Records excerpted from a collection:
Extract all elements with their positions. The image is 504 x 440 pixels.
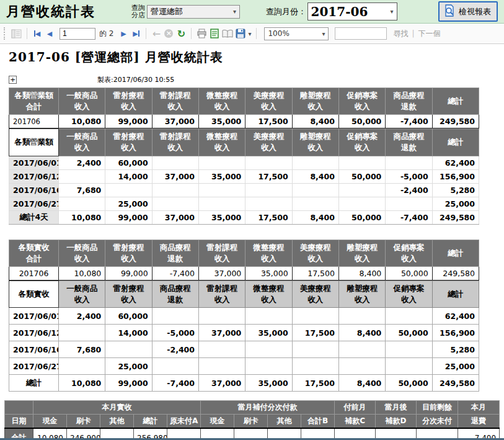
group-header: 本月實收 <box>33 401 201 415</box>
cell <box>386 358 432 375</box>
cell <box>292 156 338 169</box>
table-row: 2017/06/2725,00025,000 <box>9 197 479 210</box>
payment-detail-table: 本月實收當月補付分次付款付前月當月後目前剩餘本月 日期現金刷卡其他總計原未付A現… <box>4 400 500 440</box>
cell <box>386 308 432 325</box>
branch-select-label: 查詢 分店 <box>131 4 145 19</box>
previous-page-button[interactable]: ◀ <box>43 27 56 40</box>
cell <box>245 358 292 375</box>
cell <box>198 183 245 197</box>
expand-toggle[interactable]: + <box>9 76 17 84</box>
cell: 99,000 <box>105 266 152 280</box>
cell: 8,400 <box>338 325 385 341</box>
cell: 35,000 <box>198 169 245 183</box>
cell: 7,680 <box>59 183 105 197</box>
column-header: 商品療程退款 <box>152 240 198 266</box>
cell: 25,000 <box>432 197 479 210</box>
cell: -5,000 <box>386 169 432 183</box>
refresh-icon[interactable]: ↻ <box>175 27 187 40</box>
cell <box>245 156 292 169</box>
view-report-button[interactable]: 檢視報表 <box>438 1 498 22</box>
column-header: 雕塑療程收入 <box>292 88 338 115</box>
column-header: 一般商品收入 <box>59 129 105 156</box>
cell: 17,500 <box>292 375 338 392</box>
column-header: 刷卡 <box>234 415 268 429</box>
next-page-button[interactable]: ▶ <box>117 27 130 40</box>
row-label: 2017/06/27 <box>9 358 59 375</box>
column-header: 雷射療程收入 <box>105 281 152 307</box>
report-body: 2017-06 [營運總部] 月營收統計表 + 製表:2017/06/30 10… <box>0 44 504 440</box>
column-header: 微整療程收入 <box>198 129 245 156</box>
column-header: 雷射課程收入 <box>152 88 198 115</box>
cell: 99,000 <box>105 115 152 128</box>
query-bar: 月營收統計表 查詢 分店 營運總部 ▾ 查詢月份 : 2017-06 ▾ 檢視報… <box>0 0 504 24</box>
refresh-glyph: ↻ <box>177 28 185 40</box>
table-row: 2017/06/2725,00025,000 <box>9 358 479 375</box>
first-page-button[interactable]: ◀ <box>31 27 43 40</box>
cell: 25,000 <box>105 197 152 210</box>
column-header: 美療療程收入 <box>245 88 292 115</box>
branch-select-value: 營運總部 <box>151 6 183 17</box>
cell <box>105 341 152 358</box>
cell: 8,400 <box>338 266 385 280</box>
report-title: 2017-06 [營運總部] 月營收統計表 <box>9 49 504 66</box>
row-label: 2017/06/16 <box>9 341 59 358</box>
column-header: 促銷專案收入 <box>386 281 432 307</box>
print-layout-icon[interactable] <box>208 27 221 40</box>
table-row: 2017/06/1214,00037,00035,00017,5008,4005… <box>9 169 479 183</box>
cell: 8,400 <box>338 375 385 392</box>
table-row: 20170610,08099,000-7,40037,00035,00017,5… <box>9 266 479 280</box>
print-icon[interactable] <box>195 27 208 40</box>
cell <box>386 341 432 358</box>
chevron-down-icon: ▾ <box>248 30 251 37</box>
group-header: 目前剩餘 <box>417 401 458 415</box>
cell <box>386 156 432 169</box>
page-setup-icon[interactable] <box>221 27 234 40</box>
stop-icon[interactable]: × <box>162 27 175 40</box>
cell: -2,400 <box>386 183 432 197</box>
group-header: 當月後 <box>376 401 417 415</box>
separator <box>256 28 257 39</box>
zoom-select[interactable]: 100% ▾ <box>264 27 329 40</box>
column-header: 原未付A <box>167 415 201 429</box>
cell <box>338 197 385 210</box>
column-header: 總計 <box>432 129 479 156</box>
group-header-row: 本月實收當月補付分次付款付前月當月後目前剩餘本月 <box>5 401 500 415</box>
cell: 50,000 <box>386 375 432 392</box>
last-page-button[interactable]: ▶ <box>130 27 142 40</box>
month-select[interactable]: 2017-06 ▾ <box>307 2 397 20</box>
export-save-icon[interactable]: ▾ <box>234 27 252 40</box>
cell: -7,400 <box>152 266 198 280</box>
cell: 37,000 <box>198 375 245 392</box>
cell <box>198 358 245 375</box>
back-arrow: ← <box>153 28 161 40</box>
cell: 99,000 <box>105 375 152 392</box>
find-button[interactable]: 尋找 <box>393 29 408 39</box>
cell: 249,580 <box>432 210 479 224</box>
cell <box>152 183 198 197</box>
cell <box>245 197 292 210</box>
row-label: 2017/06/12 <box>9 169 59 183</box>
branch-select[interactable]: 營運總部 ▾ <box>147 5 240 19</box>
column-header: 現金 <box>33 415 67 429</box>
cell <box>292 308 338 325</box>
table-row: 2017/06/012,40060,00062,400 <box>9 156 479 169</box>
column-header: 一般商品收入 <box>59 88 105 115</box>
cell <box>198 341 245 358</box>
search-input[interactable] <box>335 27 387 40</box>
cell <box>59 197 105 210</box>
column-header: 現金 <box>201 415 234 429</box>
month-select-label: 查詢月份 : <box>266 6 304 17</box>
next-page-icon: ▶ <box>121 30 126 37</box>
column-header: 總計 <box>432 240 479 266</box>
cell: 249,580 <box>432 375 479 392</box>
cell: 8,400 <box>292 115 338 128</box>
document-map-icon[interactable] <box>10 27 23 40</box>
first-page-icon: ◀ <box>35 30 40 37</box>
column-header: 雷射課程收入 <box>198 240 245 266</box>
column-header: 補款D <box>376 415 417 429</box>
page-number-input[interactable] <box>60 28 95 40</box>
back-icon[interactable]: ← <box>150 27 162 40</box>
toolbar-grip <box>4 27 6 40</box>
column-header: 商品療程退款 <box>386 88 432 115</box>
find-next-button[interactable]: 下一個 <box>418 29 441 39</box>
==
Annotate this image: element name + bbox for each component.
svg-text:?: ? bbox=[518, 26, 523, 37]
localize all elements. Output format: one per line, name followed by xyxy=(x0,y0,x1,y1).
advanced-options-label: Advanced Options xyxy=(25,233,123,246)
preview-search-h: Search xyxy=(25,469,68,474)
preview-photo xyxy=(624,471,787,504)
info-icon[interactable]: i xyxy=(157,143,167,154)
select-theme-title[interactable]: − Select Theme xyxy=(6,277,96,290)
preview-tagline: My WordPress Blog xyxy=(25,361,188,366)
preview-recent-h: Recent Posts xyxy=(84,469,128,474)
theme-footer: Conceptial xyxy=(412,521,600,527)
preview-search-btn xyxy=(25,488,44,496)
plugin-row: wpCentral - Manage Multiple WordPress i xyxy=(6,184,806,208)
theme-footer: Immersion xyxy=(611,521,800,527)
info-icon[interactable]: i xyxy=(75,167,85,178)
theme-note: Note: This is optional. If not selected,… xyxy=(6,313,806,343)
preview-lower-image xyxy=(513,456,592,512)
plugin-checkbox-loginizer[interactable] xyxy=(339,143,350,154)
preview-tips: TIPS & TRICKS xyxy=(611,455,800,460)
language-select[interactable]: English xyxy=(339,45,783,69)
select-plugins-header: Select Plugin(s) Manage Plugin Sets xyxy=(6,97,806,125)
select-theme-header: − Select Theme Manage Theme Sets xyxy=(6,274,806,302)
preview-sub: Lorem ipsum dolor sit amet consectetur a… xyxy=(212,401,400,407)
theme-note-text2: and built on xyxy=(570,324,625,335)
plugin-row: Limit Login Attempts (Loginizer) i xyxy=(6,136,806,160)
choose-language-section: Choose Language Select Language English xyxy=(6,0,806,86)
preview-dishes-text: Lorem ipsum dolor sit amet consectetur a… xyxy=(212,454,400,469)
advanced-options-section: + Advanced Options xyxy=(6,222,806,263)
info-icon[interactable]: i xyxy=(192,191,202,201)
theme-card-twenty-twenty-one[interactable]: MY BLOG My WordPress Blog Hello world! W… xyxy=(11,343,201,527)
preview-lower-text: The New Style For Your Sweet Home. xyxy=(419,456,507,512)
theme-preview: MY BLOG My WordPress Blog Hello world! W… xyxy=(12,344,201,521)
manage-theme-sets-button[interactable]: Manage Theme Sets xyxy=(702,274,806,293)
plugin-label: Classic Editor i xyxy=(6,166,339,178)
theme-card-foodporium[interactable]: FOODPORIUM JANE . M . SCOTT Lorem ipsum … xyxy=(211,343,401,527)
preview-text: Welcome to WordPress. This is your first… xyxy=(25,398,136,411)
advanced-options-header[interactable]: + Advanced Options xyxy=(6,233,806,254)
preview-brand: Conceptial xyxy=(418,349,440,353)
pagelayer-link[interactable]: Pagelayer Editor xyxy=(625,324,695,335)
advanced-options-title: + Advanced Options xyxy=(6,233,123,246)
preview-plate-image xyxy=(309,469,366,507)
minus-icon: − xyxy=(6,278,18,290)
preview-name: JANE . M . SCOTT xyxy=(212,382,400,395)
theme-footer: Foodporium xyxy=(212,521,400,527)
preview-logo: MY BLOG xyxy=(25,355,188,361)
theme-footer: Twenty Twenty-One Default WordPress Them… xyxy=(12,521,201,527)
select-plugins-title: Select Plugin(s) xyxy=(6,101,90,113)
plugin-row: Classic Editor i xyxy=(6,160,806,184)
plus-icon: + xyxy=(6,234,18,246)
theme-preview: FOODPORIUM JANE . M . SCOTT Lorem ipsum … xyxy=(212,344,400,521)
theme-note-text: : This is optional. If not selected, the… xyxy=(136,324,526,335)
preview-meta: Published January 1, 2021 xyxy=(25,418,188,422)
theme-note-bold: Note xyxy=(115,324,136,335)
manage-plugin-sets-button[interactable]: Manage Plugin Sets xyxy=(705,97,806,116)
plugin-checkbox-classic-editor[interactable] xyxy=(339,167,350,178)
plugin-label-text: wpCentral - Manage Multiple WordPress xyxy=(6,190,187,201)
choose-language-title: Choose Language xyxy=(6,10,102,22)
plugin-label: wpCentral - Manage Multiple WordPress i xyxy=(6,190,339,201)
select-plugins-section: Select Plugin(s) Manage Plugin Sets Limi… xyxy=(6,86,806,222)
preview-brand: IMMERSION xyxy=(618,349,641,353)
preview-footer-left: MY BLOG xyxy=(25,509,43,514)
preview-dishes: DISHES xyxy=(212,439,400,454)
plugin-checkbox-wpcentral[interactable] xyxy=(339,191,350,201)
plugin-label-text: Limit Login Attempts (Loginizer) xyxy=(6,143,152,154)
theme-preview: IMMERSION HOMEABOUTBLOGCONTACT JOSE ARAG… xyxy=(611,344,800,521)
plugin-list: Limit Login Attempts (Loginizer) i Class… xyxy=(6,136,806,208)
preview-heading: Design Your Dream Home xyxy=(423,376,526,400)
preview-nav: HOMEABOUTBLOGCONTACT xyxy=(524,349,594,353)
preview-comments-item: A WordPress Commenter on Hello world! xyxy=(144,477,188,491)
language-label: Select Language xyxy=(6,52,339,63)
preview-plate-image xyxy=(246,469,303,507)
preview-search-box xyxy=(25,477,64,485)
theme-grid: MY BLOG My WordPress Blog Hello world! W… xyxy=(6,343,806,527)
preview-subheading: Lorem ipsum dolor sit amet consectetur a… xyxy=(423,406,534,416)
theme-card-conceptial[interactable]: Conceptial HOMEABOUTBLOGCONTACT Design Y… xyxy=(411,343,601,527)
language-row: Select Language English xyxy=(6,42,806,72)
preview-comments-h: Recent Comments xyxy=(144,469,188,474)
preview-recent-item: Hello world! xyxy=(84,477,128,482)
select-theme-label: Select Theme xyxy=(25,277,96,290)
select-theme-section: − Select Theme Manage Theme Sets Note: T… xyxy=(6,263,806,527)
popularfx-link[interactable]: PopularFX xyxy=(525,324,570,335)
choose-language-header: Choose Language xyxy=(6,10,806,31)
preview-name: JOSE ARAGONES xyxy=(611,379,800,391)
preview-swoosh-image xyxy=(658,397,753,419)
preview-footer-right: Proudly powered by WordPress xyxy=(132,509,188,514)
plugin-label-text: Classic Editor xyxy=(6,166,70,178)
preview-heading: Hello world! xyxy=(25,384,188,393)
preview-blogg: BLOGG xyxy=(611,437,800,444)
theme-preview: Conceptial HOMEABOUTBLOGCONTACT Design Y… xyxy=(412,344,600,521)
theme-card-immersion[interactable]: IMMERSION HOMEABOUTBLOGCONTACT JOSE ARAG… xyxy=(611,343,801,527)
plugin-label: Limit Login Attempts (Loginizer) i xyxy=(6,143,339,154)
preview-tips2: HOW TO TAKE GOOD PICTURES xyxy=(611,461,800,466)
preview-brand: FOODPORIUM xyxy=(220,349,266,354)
* * *
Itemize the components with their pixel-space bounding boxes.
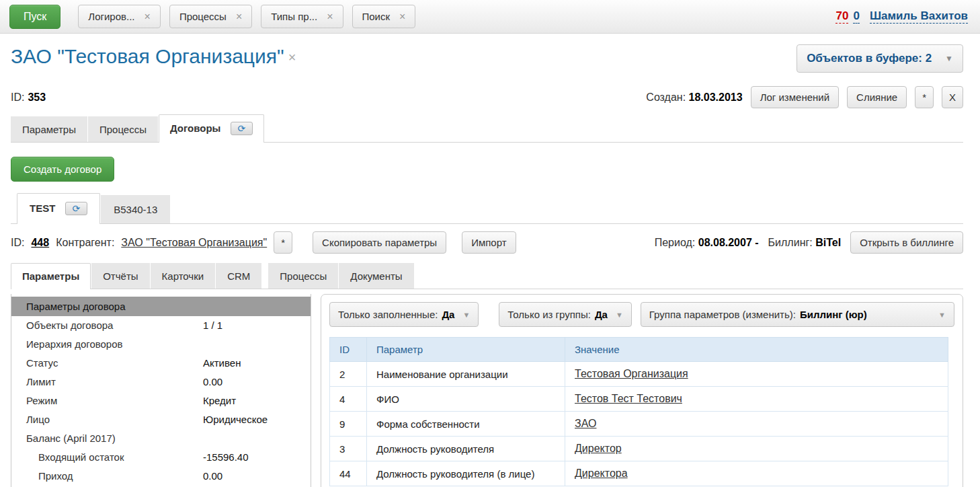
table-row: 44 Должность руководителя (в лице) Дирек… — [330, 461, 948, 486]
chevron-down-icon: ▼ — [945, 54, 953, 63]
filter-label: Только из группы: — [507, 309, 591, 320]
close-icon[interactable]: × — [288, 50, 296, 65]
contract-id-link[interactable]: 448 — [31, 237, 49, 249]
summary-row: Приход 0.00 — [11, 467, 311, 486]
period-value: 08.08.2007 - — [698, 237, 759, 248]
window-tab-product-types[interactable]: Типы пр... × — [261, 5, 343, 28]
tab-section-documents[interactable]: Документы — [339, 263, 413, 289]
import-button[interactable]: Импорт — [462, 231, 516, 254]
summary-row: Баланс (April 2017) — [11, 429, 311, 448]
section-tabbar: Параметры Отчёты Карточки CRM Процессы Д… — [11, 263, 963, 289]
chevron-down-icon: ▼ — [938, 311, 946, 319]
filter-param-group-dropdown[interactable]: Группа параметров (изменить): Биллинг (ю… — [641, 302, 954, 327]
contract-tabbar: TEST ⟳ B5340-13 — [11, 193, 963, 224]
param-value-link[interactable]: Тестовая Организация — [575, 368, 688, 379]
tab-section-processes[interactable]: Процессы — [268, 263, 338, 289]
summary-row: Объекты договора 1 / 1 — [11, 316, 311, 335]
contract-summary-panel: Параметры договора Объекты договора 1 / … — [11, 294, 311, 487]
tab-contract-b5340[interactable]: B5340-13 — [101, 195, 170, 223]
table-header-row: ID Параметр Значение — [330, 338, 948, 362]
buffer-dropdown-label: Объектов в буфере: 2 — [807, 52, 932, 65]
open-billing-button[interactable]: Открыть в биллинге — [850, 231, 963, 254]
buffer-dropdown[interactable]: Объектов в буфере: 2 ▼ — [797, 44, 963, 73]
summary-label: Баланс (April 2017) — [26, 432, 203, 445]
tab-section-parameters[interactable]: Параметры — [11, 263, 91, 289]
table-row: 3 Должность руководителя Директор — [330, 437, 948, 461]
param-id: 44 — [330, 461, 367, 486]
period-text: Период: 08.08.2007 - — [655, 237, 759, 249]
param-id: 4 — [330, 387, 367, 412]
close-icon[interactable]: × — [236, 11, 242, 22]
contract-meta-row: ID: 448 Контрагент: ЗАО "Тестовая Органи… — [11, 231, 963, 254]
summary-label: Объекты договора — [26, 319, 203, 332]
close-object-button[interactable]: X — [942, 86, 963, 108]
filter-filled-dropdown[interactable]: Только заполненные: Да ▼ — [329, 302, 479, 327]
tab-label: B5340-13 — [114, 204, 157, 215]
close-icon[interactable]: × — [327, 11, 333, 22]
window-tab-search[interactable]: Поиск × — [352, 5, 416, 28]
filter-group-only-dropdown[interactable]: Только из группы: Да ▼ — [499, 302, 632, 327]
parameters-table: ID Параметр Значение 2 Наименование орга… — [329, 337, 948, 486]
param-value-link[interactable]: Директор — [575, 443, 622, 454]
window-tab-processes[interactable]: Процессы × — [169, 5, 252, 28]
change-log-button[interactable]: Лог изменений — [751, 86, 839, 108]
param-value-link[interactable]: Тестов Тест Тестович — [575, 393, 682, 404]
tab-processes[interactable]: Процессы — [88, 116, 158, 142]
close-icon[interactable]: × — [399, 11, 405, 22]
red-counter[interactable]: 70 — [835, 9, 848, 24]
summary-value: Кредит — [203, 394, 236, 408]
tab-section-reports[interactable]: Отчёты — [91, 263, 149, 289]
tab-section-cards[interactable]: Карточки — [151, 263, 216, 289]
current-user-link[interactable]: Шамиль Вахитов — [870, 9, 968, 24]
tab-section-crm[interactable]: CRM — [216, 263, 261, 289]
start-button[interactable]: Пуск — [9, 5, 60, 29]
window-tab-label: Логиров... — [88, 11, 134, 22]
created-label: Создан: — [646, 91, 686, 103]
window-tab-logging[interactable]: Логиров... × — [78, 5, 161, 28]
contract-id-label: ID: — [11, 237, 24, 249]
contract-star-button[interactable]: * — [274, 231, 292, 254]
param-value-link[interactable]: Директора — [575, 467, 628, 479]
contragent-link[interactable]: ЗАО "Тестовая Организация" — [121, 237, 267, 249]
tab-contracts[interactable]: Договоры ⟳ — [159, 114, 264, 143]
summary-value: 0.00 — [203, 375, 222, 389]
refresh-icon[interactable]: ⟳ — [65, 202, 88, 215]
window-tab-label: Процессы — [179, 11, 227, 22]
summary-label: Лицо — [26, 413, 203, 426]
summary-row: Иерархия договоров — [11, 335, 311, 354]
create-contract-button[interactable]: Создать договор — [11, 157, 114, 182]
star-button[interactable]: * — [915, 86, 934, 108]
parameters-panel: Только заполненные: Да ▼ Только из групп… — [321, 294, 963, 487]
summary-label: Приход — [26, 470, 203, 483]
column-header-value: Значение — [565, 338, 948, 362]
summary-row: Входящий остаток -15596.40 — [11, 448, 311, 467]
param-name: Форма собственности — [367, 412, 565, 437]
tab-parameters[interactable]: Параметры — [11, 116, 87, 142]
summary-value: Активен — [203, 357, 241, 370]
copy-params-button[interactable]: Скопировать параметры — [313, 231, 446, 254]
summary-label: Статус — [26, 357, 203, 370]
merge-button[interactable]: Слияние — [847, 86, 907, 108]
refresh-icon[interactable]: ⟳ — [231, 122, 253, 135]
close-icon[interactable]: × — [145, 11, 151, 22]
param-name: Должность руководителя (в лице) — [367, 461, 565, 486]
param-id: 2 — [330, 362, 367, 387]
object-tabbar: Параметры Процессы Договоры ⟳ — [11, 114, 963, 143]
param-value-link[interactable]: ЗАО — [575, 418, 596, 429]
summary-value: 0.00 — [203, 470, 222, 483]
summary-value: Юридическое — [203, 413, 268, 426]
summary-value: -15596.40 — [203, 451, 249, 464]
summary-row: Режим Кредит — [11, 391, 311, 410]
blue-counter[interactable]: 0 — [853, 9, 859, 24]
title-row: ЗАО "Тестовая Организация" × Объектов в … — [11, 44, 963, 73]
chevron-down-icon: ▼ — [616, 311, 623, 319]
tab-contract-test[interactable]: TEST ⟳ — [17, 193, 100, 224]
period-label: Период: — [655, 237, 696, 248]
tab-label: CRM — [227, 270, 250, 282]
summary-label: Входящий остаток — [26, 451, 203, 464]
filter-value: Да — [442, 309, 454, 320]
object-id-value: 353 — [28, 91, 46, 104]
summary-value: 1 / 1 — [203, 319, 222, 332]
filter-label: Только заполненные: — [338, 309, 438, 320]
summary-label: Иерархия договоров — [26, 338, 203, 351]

Exercise objective
From the entries above, copy every line where the word "elements" shows up.

Output below
Extract all elements with their positions. The image is 504 x 440 pixels.
localize all elements. Output format: one per line, name followed by xyxy=(x0,y0,x1,y1).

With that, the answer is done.